23 July, 2007

2005 Banzhang Maocha

A sample left-over from the community tea-tasting session several weeks back, this maocha is for sale from TeaCuppa for £7/50g, making it fairly expensive. The samples from this company have received a mixed reception, both from me and from other tasters, and so I make an especial effort to clear my palate for an unbiased tasting.

Caledonian Springs @ 100C in 12cl shengpu pot; ~7-8g leaf; 1 rinse

Dry leaf:
On snipping off a corner of the sealed foil bag in which this sample arrived, the unmistakable fruity aroma of maofeng escapes - is this a "green tea" pu'er? This maocha is serious in size, being 7-8cm stems with one or two leaves attached to each. Colours range from light to dark green. The maofeng aroma is distinctive, radiating from the chahe.

3s, 5s, 16s, 40s, 90s, 120s+, 180s+:
A solid yellow soup with a hint of green. The aroma is sweet shengpu, and yet the maofeng character is present in the wenxiangbei. It fades to a lengxiang of brown sugar, which for some reason I have taken to being a good sign - many of the poorer teas I've come across seem to be devoid of any lengxiang.

The tea itself is interesting: it has an oily smoothness that I usually associate with good leaves. The flavour is gentle, reminiscent of the oft-encountered set of straw tastes.

Despite attempts to overbrew this tea, there is no ku in it whatsoever. The flavour is fairly muted, but pleasant enough. Of interest is a fair huigan, which rises like a crescendo in the throat. Given the usual potency of banzhang leaves, I am surprised that this has no ku at all.

Wet leaf:
Outrageously beautiful. I love to look at good maocha, and this certainly is pretty: young, healthy, and vibrant leaves with whole tip-and-bud systems are to be found.

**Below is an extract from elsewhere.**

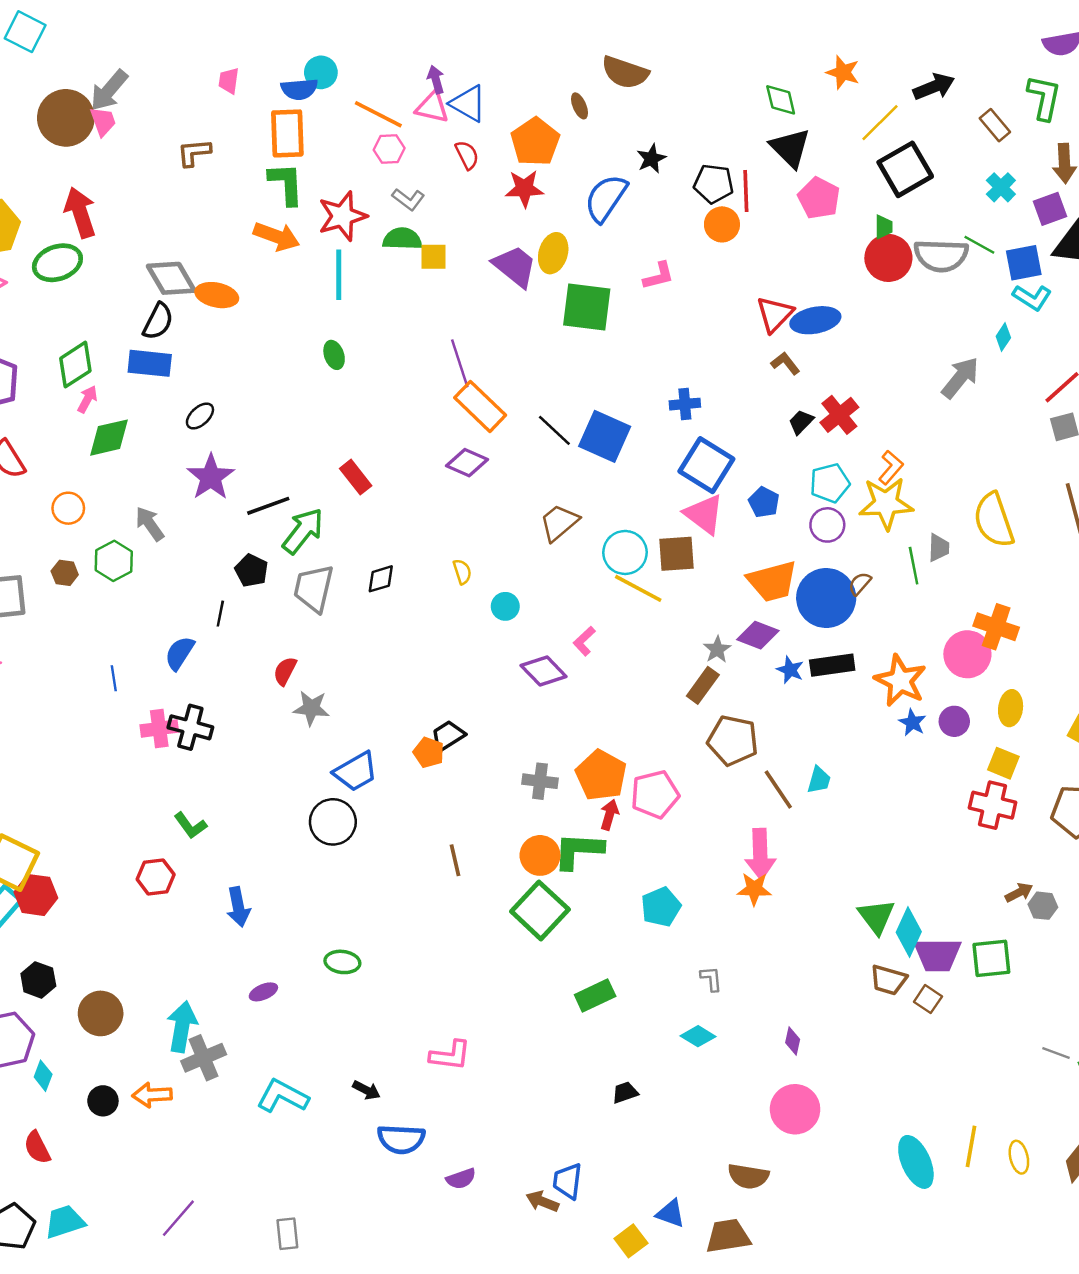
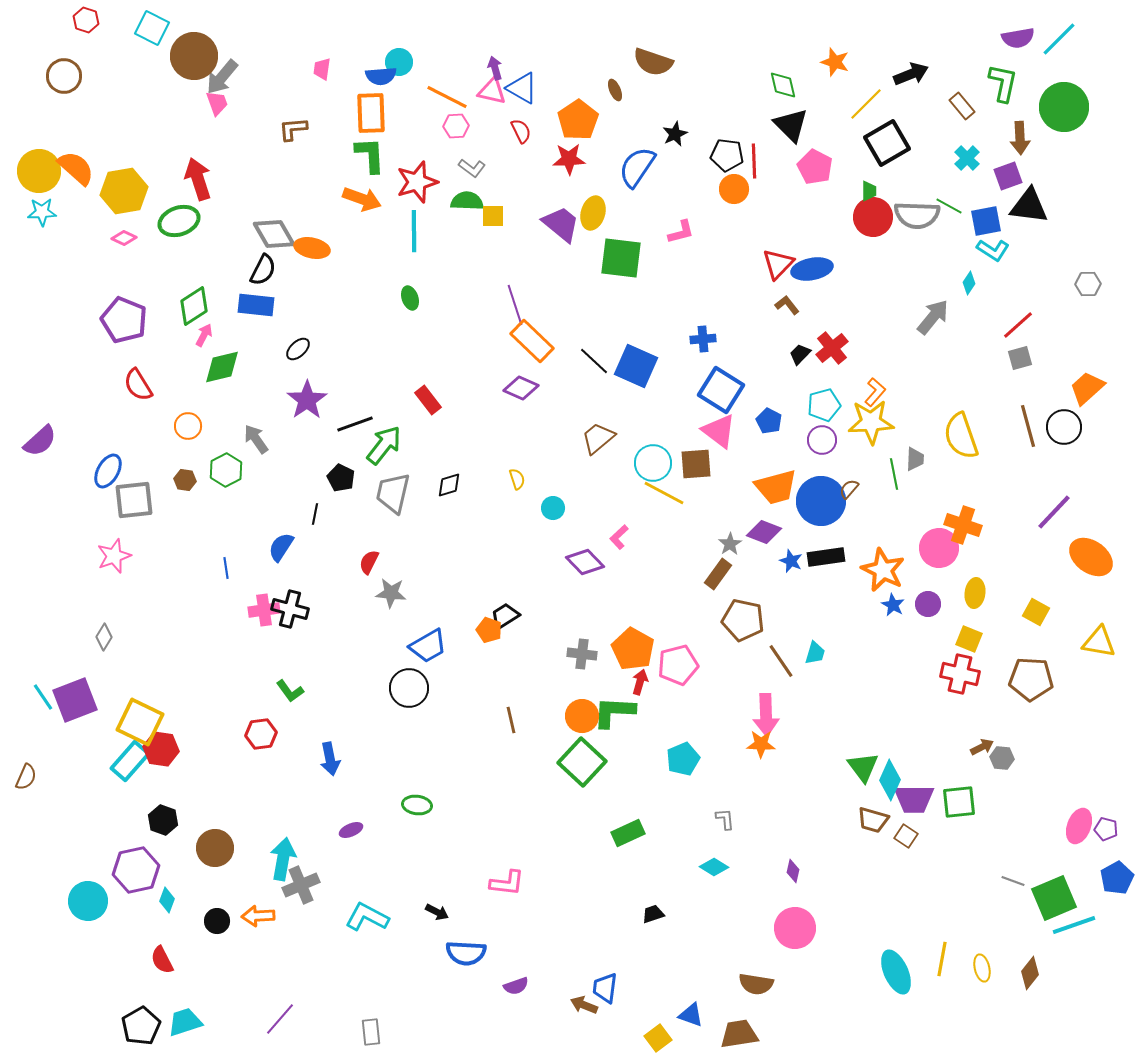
brown circle: (66, 118) -> (194, 56), moved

Fair enough, but where is the potency? This is a very gradual and drinkable tea, and I am surprised that one can find maocha (particularly banzhang maocha) that is missing its ku.

When the price-tag is brought into the equation, this doesn't deliver enough strength or variety for my personal tastes - though what it does is pleasant enough.


MarshalN said...

A maofeng like Banzhang? Many of this year's crop taste like green tea, but this is 2005, or so they say

I think it doesn't look too much like a Banzhang, at least not ones I've encountered that are of good provenance, from the wet leaves.

Hobbes said...

It really was remarkably maofeng, and yet only in the aroma. The flavour was fairly quiet straw-and-mushroom, as one might hope from pu'er. Wherever it hails from, it's pretty, but as you say, it may well be somewhere other than Banzhang...



MarshalN said...

Would you prefer a maofeng?

Anonymous said...

Hmmm interesting..the tea actually was called yun cha, but we named it mao cha, it is actually called 'yun' cha, it means totally made by the same pu erh leaves( i guess in term of size and leaves).
Mao cha has some mixed leaves maybe different ages of tea leaves. I do not know how to write the 'yun' in pin yin, it's not this 'yun' for sure. so we just classified as mao cha. any idea of such yun pu erh cha?

when you say maofeng do you mean the green tea?

Hobbes said...

Dear Lisa,

I suspect it's 匀茶 [even/uniform tea], though it isn't a term I have come across before in reference to pu'er. The leaves were certainly homogenous (and pretty).

The maofeng to which I liken it is indeed the lucha - rich grape aroma and a thick, low flavour of the same.